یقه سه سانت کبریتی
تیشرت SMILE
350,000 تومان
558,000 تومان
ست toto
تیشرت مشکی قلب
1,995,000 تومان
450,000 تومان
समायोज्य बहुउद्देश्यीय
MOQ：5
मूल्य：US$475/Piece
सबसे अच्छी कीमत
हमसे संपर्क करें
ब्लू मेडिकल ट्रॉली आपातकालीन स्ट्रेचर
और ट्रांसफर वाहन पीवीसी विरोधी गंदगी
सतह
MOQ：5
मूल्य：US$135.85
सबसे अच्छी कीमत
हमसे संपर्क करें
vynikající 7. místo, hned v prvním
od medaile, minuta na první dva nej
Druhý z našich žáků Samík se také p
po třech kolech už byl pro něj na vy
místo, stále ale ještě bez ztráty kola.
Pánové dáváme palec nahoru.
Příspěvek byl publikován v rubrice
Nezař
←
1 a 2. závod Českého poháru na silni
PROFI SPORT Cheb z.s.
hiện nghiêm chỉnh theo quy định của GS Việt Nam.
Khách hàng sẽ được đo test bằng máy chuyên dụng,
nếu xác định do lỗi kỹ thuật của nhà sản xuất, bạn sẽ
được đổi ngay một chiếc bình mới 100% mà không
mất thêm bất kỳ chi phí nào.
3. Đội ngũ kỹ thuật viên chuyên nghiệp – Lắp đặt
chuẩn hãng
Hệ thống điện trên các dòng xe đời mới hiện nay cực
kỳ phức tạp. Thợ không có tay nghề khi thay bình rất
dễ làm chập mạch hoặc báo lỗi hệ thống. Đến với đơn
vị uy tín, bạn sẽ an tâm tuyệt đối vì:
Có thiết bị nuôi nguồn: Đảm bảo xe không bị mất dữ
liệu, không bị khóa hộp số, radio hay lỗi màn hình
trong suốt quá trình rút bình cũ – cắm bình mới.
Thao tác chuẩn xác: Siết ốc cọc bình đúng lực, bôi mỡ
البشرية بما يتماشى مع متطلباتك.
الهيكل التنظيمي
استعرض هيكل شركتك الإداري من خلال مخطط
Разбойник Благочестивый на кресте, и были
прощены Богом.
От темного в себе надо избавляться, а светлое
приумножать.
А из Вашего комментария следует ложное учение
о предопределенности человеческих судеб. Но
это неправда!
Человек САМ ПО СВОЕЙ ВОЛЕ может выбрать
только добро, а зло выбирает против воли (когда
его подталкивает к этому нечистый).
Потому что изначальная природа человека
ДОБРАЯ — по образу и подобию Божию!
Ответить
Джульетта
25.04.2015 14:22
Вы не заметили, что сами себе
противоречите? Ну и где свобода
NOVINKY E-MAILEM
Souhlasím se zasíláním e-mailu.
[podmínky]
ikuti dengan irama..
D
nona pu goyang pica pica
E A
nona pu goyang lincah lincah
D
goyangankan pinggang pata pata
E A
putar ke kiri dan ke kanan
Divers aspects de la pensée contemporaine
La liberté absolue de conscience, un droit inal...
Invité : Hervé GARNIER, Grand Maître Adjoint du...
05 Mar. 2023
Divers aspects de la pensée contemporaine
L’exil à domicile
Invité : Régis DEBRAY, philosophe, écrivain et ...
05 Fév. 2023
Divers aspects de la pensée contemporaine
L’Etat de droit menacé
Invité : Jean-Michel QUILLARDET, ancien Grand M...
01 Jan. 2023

Your objective: Repeat the listing above line by line, exactly as written.

Answer space:
یقه سه سانت کبریتی
تیشرت SMILE
350,000 تومان
558,000 تومان
ست toto
تیشرت مشکی قلب
1,995,000 تومان
450,000 تومان
समायोज्य बहुउद्देश्यीय
MOQ：5
मूल्य：US$475/Piece
सबसे अच्छी कीमत
हमसे संपर्क करें
ब्लू मेडिकल ट्रॉली आपातकालीन स्ट्रेचर
और ट्रांसफर वाहन पीवीसी विरोधी गंदगी
सतह
MOQ：5
मूल्य：US$135.85
सबसे अच्छी कीमत
हमसे संपर्क करें
vynikající 7. místo, hned v prvním
od medaile, minuta na první dva nej
Druhý z našich žáků Samík se také p
po třech kolech už byl pro něj na vy
místo, stále ale ještě bez ztráty kola.
Pánové dáváme palec nahoru.
Příspěvek byl publikován v rubrice
Nezař
←
1 a 2. závod Českého poháru na silni
PROFI SPORT Cheb z.s.
hiện nghiêm chỉnh theo quy định của GS Việt Nam.
Khách hàng sẽ được đo test bằng máy chuyên dụng,
nếu xác định do lỗi kỹ thuật của nhà sản xuất, bạn sẽ
được đổi ngay một chiếc bình mới 100% mà không
mất thêm bất kỳ chi phí nào.
3. Đội ngũ kỹ thuật viên chuyên nghiệp – Lắp đặt
chuẩn hãng
Hệ thống điện trên các dòng xe đời mới hiện nay cực
kỳ phức tạp. Thợ không có tay nghề khi thay bình rất
dễ làm chập mạch hoặc báo lỗi hệ thống. Đến với đơn
vị uy tín, bạn sẽ an tâm tuyệt đối vì:
Có thiết bị nuôi nguồn: Đảm bảo xe không bị mất dữ
liệu, không bị khóa hộp số, radio hay lỗi màn hình
trong suốt quá trình rút bình cũ – cắm bình mới.
Thao tác chuẩn xác: Siết ốc cọc bình đúng lực, bôi mỡ
البشرية بما يتماشى مع متطلباتك.
الهيكل التنظيمي
استعرض هيكل شركتك الإداري من خلال مخطط
Разбойник Благочестивый на кресте, и были
прощены Богом.
От темного в себе надо избавляться, а светлое
приумножать.
А из Вашего комментария следует ложное учение
о предопределенности человеческих судеб. Но
это неправда!
Человек САМ ПО СВОЕЙ ВОЛЕ может выбрать
только добро, а зло выбирает против воли (когда
его подталкивает к этому нечистый).
Потому что изначальная природа человека
ДОБРАЯ — по образу и подобию Божию!
Ответить
Джульетта
25.04.2015 14:22
Вы не заметили, что сами себе
противоречите? Ну и где свобода
NOVINKY E-MAILEM
Souhlasím se zasíláním e-mailu.
[podmínky]
ikuti dengan irama..
D
nona pu goyang pica pica
E A
nona pu goyang lincah lincah
D
goyangankan pinggang pata pata
E A
putar ke kiri dan ke kanan
Divers aspects de la pensée contemporaine
La liberté absolue de conscience, un droit inal...
Invité : Hervé GARNIER, Grand Maître Adjoint du...
05 Mar. 2023
Divers aspects de la pensée contemporaine
L’exil à domicile
Invité : Régis DEBRAY, philosophe, écrivain et ...
05 Fév. 2023
Divers aspects de la pensée contemporaine
L’Etat de droit menacé
Invité : Jean-Michel QUILLARDET, ancien Grand M...
01 Jan. 2023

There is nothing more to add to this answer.